Saved data entries:

=== Begin Enclosure ===

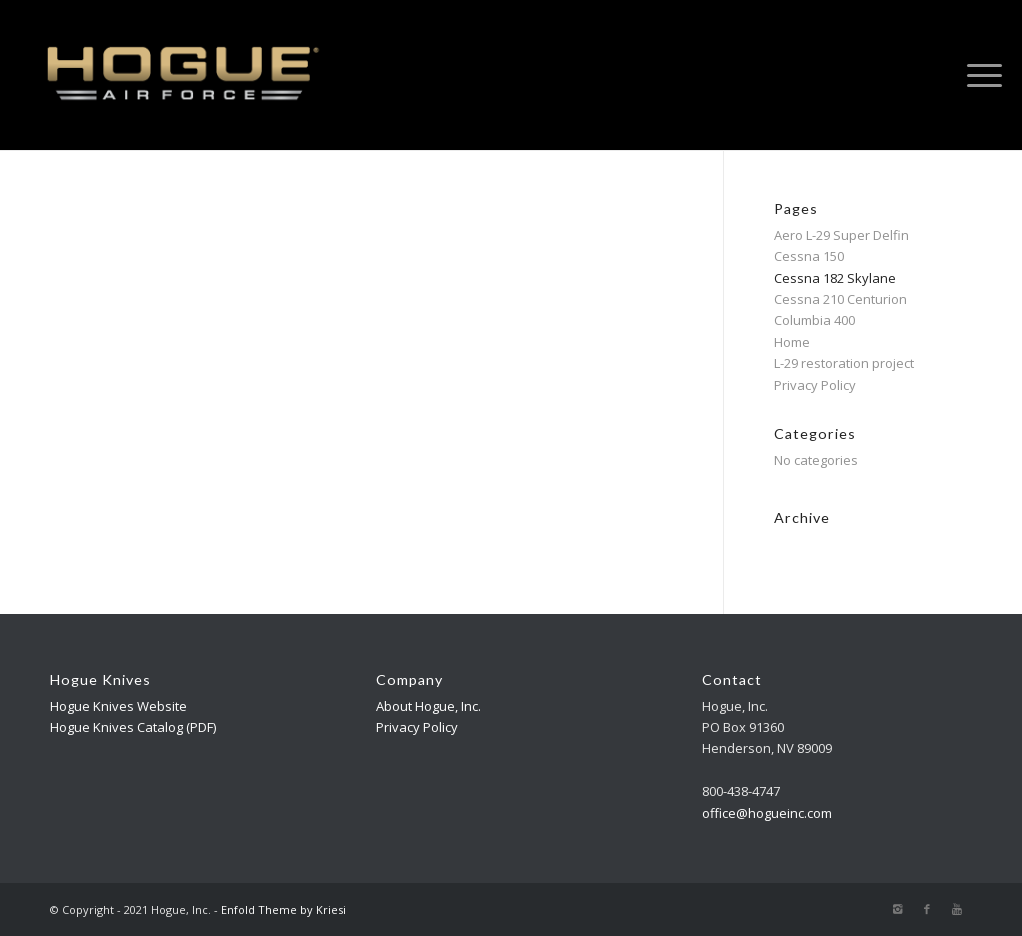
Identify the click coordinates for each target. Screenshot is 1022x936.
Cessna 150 (809, 256)
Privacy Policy (815, 385)
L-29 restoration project (844, 363)
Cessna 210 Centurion (840, 299)
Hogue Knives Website (118, 706)
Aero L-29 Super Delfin (841, 235)
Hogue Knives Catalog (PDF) (133, 727)
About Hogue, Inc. (428, 706)
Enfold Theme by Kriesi (283, 909)
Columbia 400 (814, 320)
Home (792, 342)
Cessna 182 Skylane (835, 278)
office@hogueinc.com (767, 813)
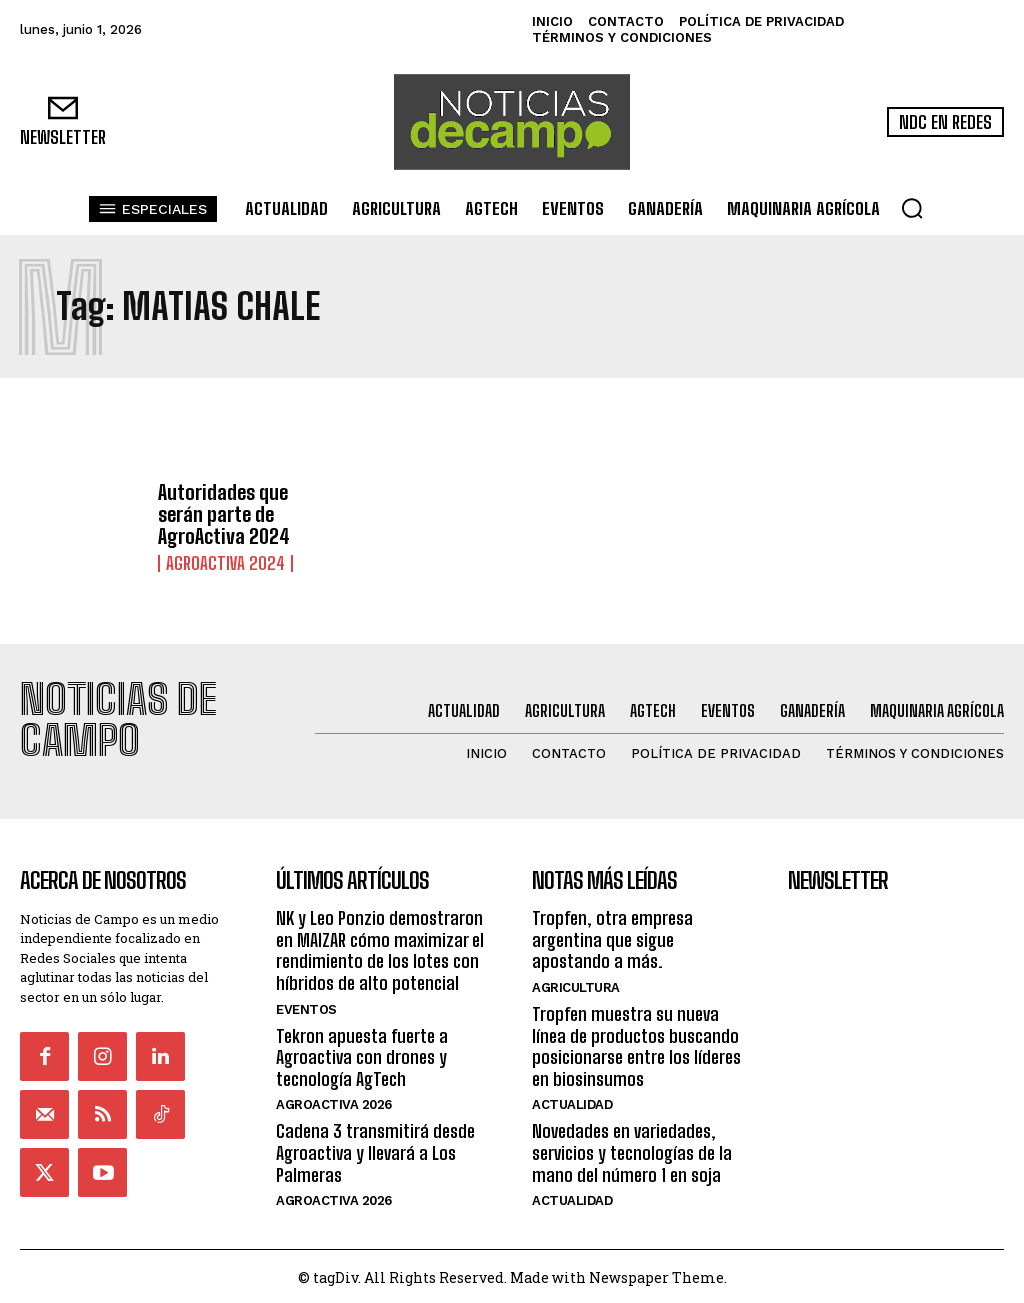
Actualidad (572, 1100)
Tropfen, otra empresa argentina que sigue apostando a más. (612, 935)
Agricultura (576, 983)
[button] (912, 208)
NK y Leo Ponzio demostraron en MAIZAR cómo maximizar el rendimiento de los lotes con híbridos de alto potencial (380, 946)
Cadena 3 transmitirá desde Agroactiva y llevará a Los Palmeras (375, 1148)
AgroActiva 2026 (334, 1100)
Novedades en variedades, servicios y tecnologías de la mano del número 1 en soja (632, 1148)
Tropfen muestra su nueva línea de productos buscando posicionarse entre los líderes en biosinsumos (636, 1042)
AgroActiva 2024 (219, 564)
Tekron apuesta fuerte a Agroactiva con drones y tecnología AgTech (362, 1052)
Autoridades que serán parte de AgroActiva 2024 (224, 515)
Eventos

=== End Enclosure ===

Retype exactly, please, each line from the line that contains "Tekron apuesta fuerte" through the last line of the entries above, with nothing added.

- [Completed exercise]:
Tekron apuesta fuerte a Agroactiva con drones y tecnología AgTech (362, 1052)
Autoridades que serán parte de AgroActiva 2024 (224, 515)
Eventos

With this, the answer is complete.